Immediate outlook favours EUR/GBP gains to 0.8675
The immediate outlook for EUR/GBP has turned bullish following recent price action, analysts at Trading Central say they are forecasting a move higher in EUR/GBP towards 0.8645 and 0.8675.
However, Trading Central say, "below 0.858 look for further downside with 0.8555 & 0.8525 as targets. A support base at 0.858 has formed and has allowed for a temporary stabilisation."
Boris Schlossberg at BK Asset Management says that today's GDP data release need to beat expectations to afford sterling some fresh momentum:
"Both euro and cable were lower in morning European trade after economic data from the region simply matched investor expectations, spurring a profit taking selloff that send EUR/USD below the 1.3200 level and GBP/USD below 1.5300.
"In Germany the IFO survey increased to 106.2 from the 105.9 the month prior but the expectations component came in a little bit weaker at 102.4 versus 102.5 expected. Given the sharp improvement in yesterday's PMI readings the market was primed for a bigger upside surprise and failing to obtain it, traders sold the EUR/USD on the news pushing it to a low of 1.3165 before finding support.
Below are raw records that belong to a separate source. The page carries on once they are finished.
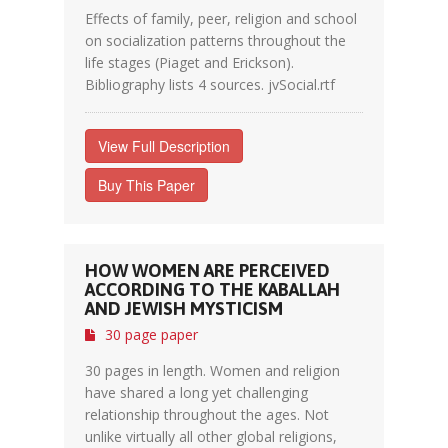
Effects of family, peer, religion and school
on socialization patterns throughout the
life stages (Piaget and Erickson).
Bibliography lists 4 sources. jvSocial.rtf
View Full Description
Buy This Paper
HOW WOMEN ARE PERCEIVED
ACCORDING TO THE KABALLAH
AND JEWISH MYSTICISM
30 page paper
30 pages in length. Women and religion
have shared a long yet challenging
relationship throughout the ages. Not
unlike virtually all other global religions,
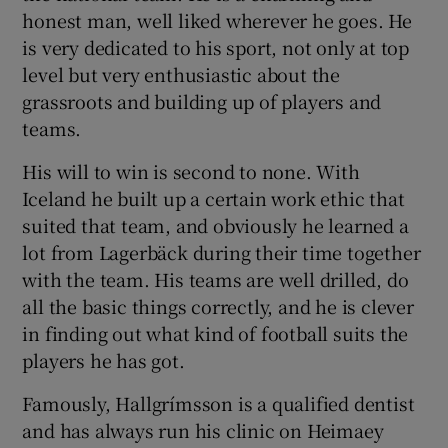
honest man, well liked wherever he goes. He
is very dedicated to his sport, not only at top
level but very enthusiastic about the
grassroots and building up of players and
teams.
His will to win is second to none. With
Iceland he built up a certain work ethic that
suited that team, and obviously he learned a
lot from Lagerbäck during their time together
with the team. His teams are well drilled, do
all the basic things correctly, and he is clever
in finding out what kind of football suits the
players he has got.
Famously, Hallgrímsson is a qualified dentist
and has always run his clinic on Heimaey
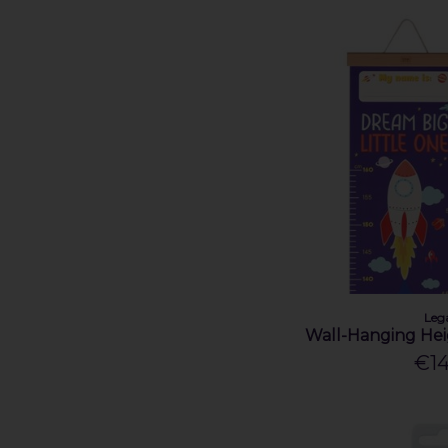
Leg
Wall-Hanging Hei
€14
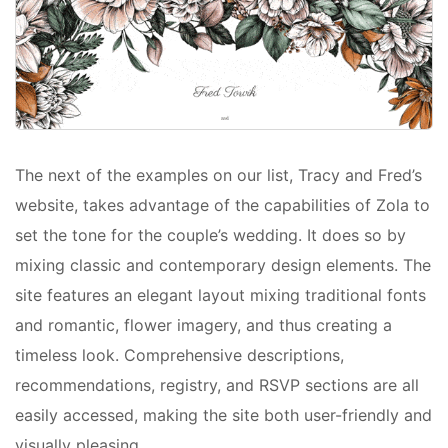
The next of the examples on our list, Tracy and Fred’s
website, takes advantage of the capabilities of Zola to
set the tone for the couple’s wedding. It does so by
mixing classic and contemporary design elements. The
site features an elegant layout mixing traditional fonts
and romantic, flower imagery, and thus creating a
timeless look. Comprehensive descriptions,
recommendations, registry, and RSVP sections are all
easily accessed, making the site both user-friendly and
visually pleasing.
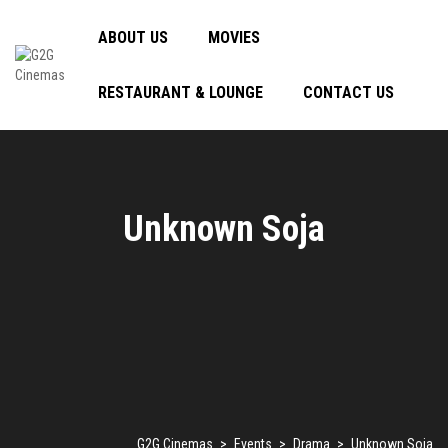
ABOUT US
MOVIES
RESTAURANT & LOUNGE
CONTACT US
Unknown Soja
G2G Cinemas
>
Events
>
Drama
>
Unknown Soja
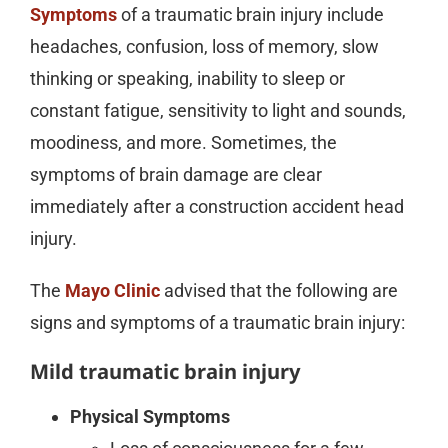
Symptoms
of a traumatic brain injury include
headaches, confusion, loss of memory, slow
thinking or speaking, inability to sleep or
constant fatigue, sensitivity to light and sounds,
moodiness, and more. Sometimes, the
symptoms of brain damage are clear
immediately after a construction accident head
injury.
The
Mayo Clinic
advised that the following are
signs and symptoms of a traumatic brain injury:
Mild traumatic brain injury
Physical Symptoms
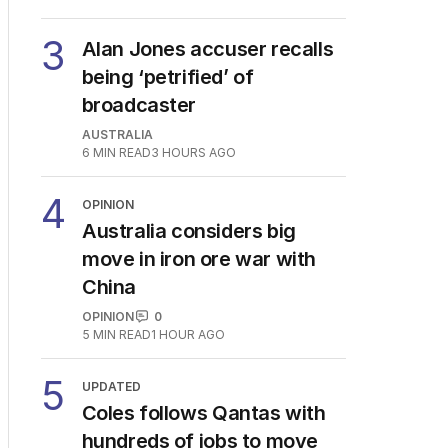
3
Alan Jones accuser recalls
being ‘petrified’ of
broadcaster
AUSTRALIA
6
MIN READ
3 HOURS AGO
4
OPINION
Australia considers big
move in iron ore war with
China
OPINION
0
5
MIN READ
1 HOUR AGO
5
UPDATED
Coles follows Qantas with
hundreds of jobs to move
"As similar dynamic dominated trade in the GBP/USD which tumbled through the 1.5300 level to hit a low of 1.5263 before finally stabilizing. UK GDP printed at 0.6% - just in line with expectations - but currency traders were clearly looking for more given the recent string of upside economic surprises.
"UK GDP showed improvement across nearly all categories with services output rising up 0.6% and manufacturing output increasing 0.6% versus 0.5% and 0.3% the quarter prior. The only noticeable decline was in government and other services which dropped to 0.1% versus 0.4% in Q1.
"The overall economic picture shows clear pick up in economic activity that is likely to persist for the foreseeable future. Cable however may have gotten a little ahead of itself as it raced towards the 1.5400 level over the past several days and today's correction is a sign that the pair may need to consolidate its rally and could decline towards 1.5200 as the day progresses if dollar continues to be bid."